# Data section

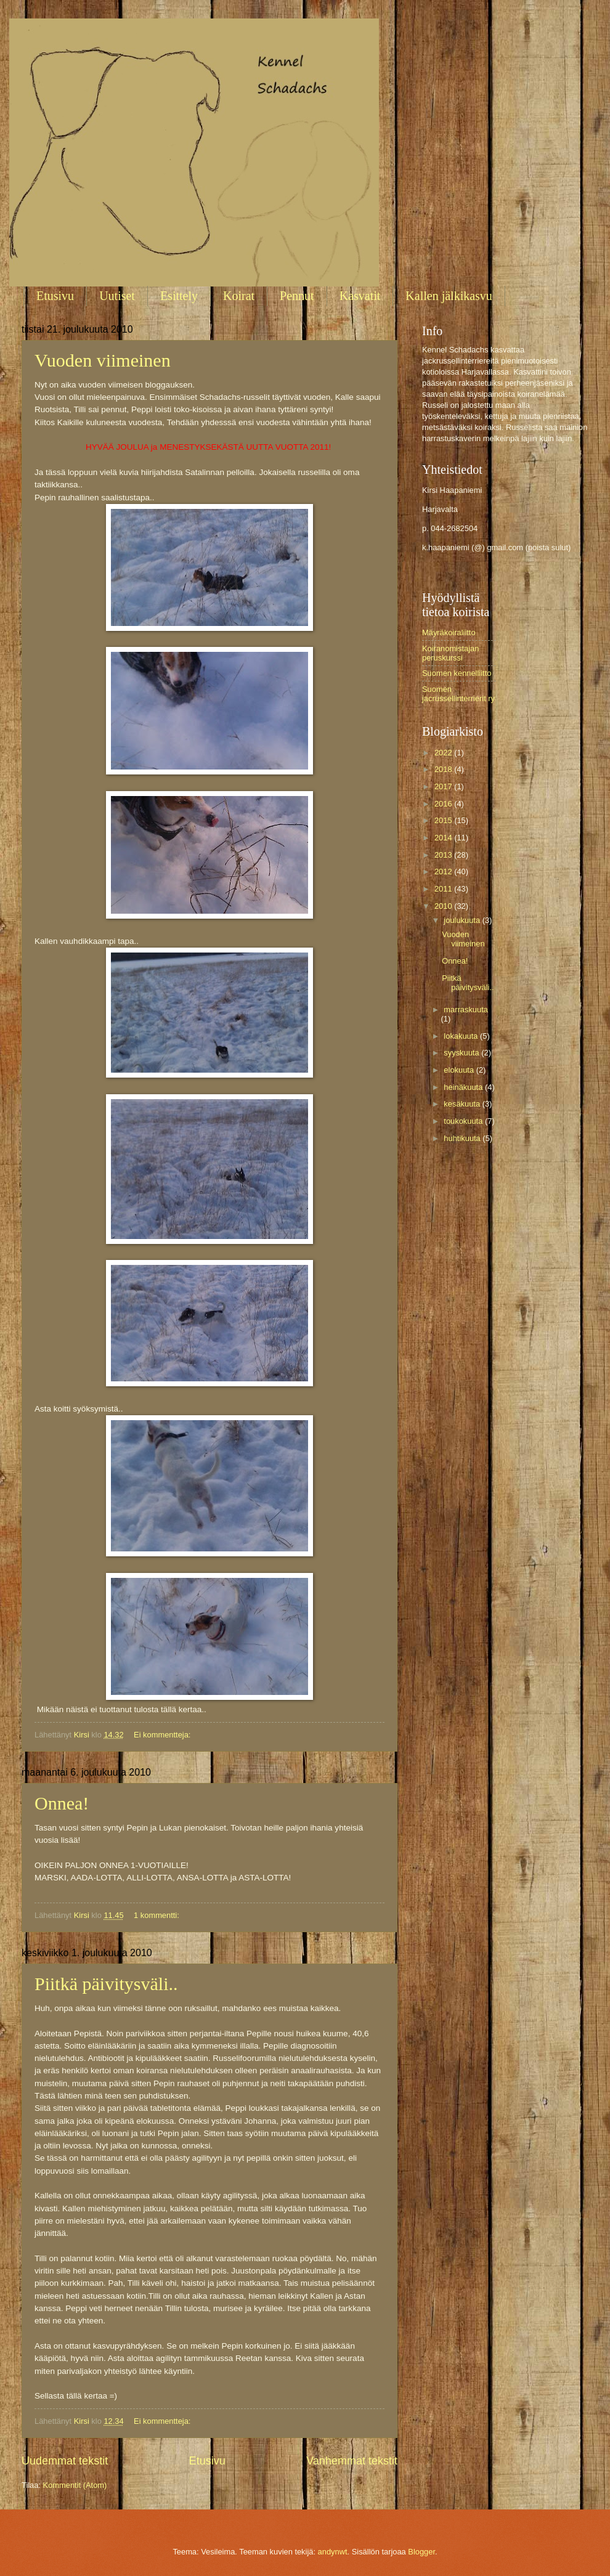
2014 (444, 837)
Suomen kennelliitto (456, 673)
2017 (444, 786)
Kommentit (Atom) (75, 2485)
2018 (444, 769)
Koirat (238, 296)
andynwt (333, 2551)
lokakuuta (462, 1036)
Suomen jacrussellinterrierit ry (458, 694)
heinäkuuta (464, 1087)
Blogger (421, 2551)
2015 (444, 820)
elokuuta (460, 1070)
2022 (444, 752)
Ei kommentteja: (163, 1734)
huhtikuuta (463, 1138)
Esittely (179, 296)
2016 (444, 803)
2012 (444, 871)
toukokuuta (464, 1121)
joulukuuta (463, 920)
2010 (444, 906)
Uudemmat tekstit (65, 2461)
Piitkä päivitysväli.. (106, 1983)
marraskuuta (466, 1009)
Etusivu (55, 296)
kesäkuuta (463, 1103)
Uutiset (117, 296)
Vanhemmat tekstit (351, 2461)
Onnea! (62, 1803)
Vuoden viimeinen (103, 360)
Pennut (297, 296)
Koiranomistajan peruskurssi (450, 653)
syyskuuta (462, 1052)
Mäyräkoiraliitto (449, 632)
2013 (444, 854)
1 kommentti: (157, 1915)
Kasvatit (360, 296)
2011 (444, 888)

# Problem
Your answer should be the lines from the opening of the records through the line with "toukokuuta (464, 1121)", both ends retyped exactly and pictures left out.

# Result for this task
2014 (444, 837)
Suomen kennelliitto (456, 673)
2017 (444, 786)
Kommentit (Atom) (75, 2485)
2018 (444, 769)
Koirat (238, 296)
andynwt (333, 2551)
lokakuuta (462, 1036)
Suomen jacrussellinterrierit ry (458, 694)
heinäkuuta (464, 1087)
Blogger (421, 2551)
2015 (444, 820)
elokuuta (460, 1070)
2022 (444, 752)
Ei kommentteja: (163, 1734)
huhtikuuta (463, 1138)
Esittely (179, 296)
2016 (444, 803)
2012 (444, 871)
toukokuuta (464, 1121)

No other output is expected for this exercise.